Regarding the disaster relief facility, SME Association of Malaysia has checked with a few banks and hopes that clear guidelines can be issued as soon as possible.

Insurance companies will hopefully allow or help to ease the process for claims involving repairs for machinery, as well as losses in stock and businesses.

“Insurance companies should also give special approval for SMEs that are located in areas not covered by insurance, to claim.

“Banks should also allow affected SMEs to defer repayment of factory loans and leasing facilities, without affecting their integrity.

“More credit facilities can be extended to affected SMEs, including overdrafts and leasing facilities at lower interest rates,’’ said Ding.

While many corporate companies are already helping affected housing areas, they can also help to clean up small shops and factories.

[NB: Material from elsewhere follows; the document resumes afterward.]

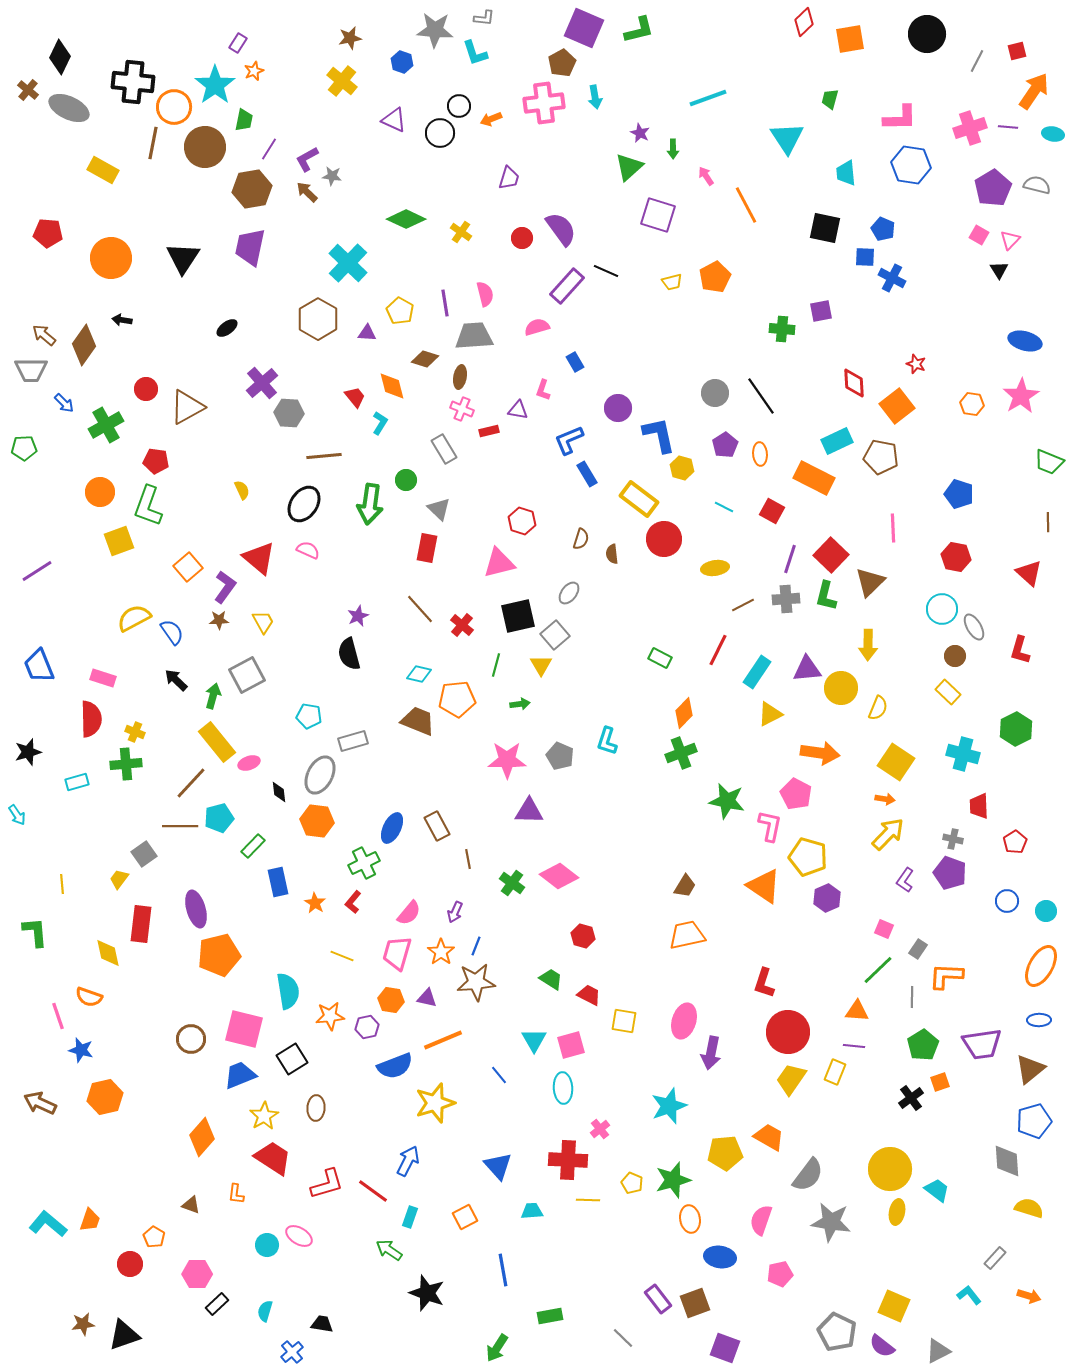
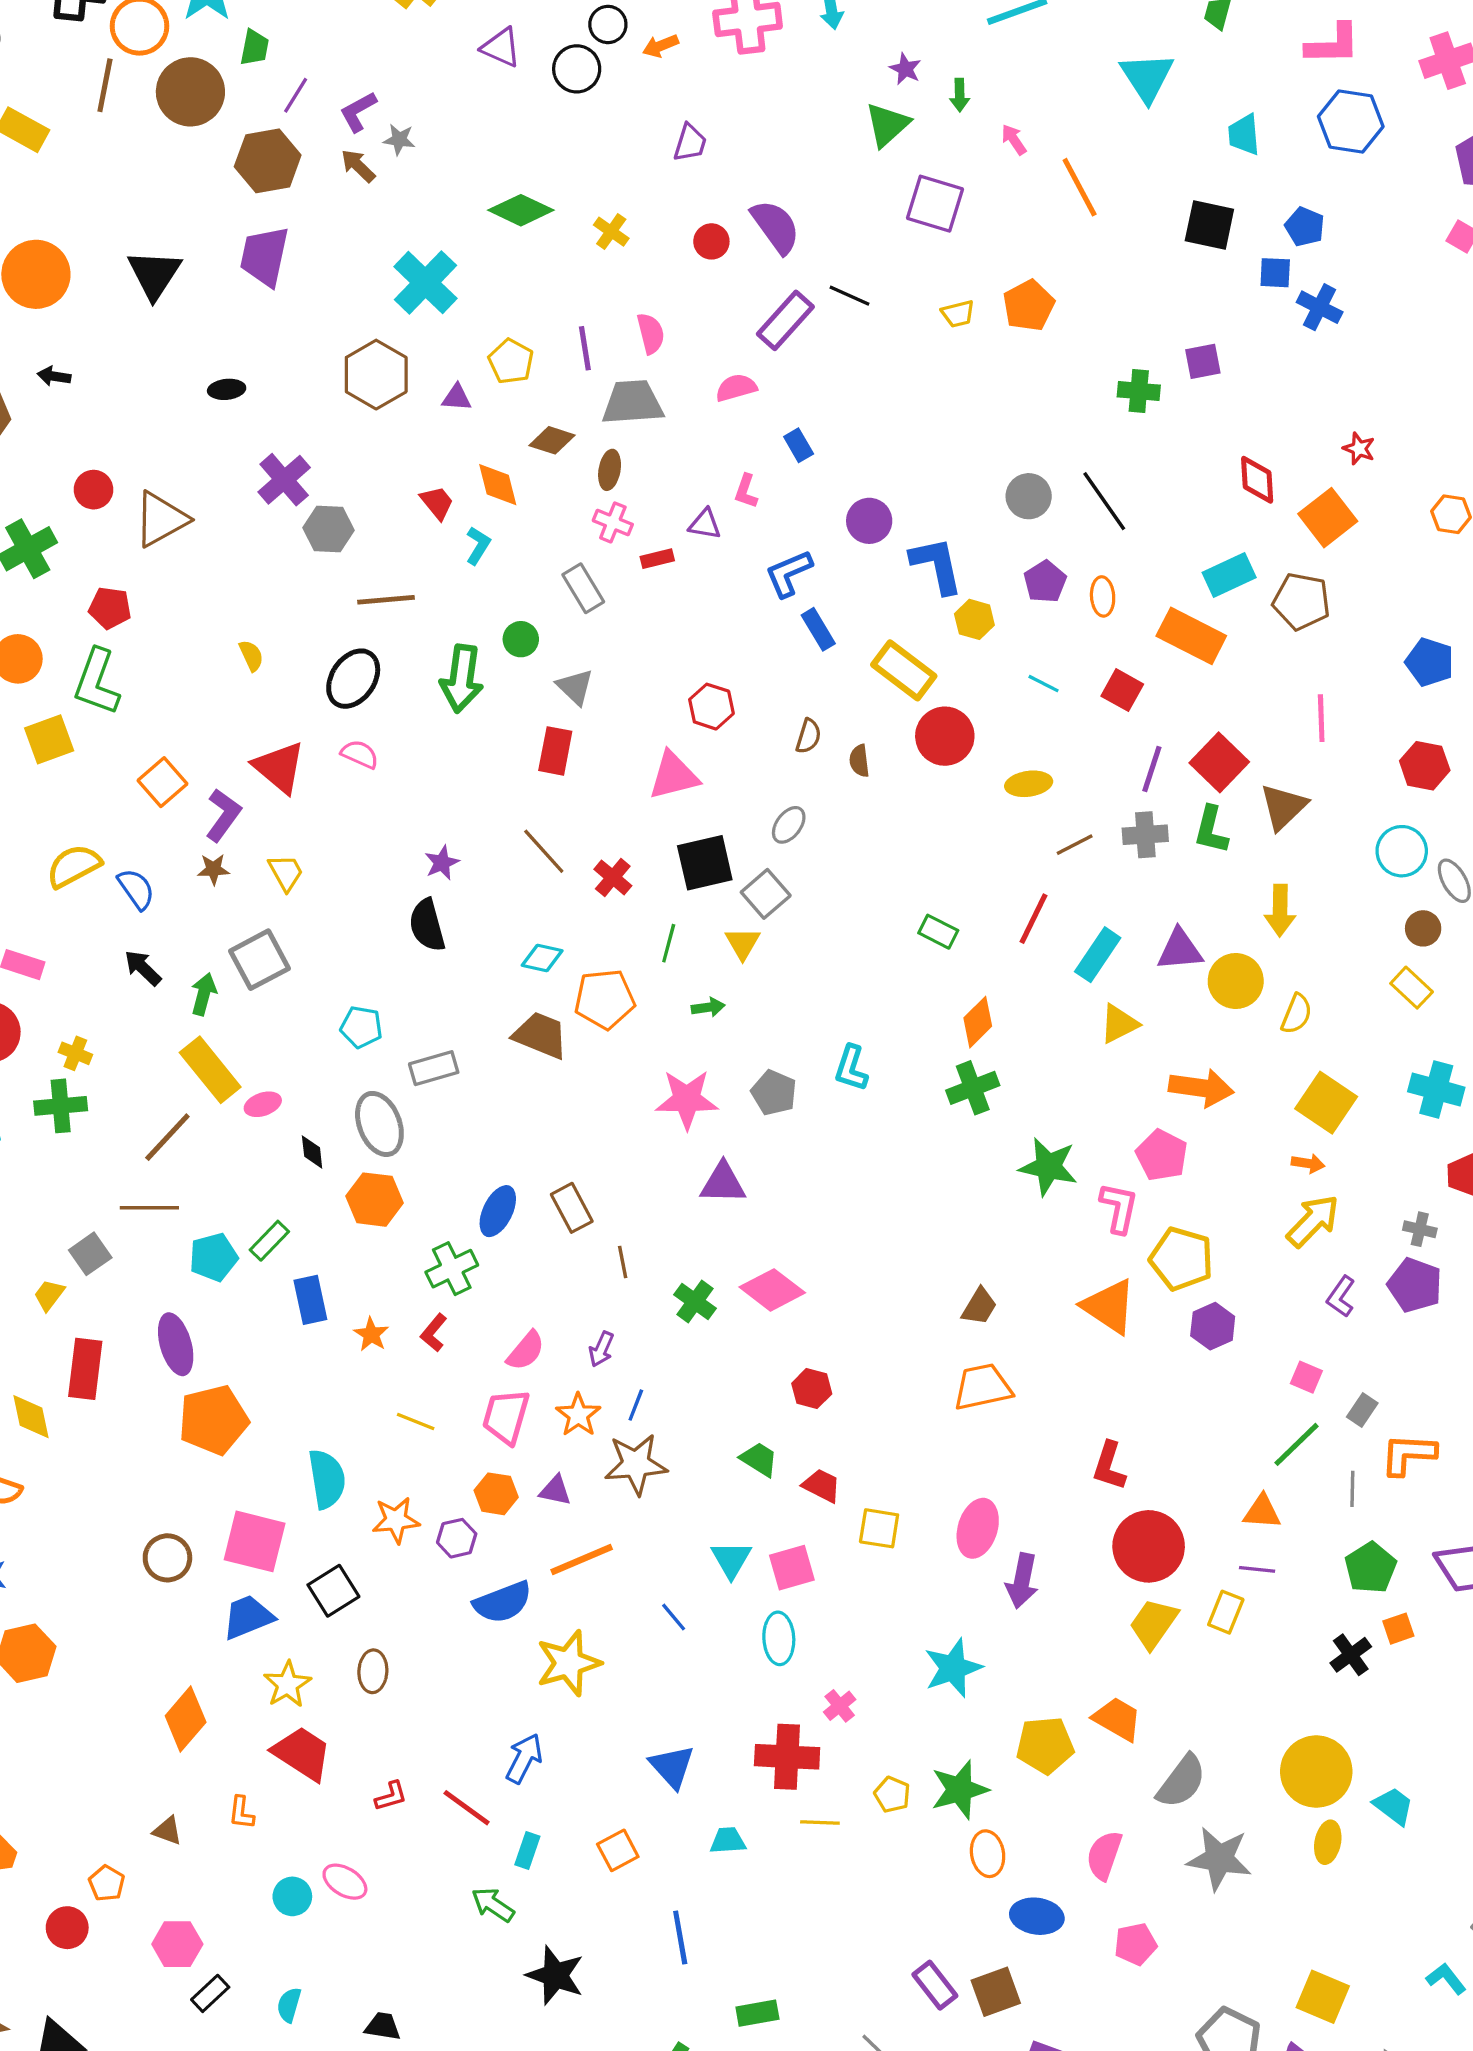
black ellipse: (227, 328) -> (227, 389), turned 30
gray ellipse: (320, 775) -> (379, 1124), turned -48
cyan pentagon: (219, 818) -> (213, 1257), moved
red L-shape: (327, 1184) -> (391, 1796), size x0.6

The local and state governments can help by waiving quit rent, as well as assessment and trade licence fees for the year to come. This will relieve SMEs as they try to recover from the floods as soon as possible.

“The government can also clean up the rivers and develop sustainable structural mitigation plans to prevent future floods,’’ said Ooi.

These include the building of retention ponds, pump stations, dams and floodwalls.

“The private sector can help by not dumping debris into the rivers. Awareness on water pollution is still low, and I have seen people conveniently throwing debris into the river,’’ said Ooi.

While affected SMEs struggle to regain their businesses, they have to consider measures for long term sustainability. The government has to move quickly to step up on flood mitigation following the occurrence of severe floods.

Yap Leng Kuen is a former StarBiz editor. The views expressed here are the writer’s own.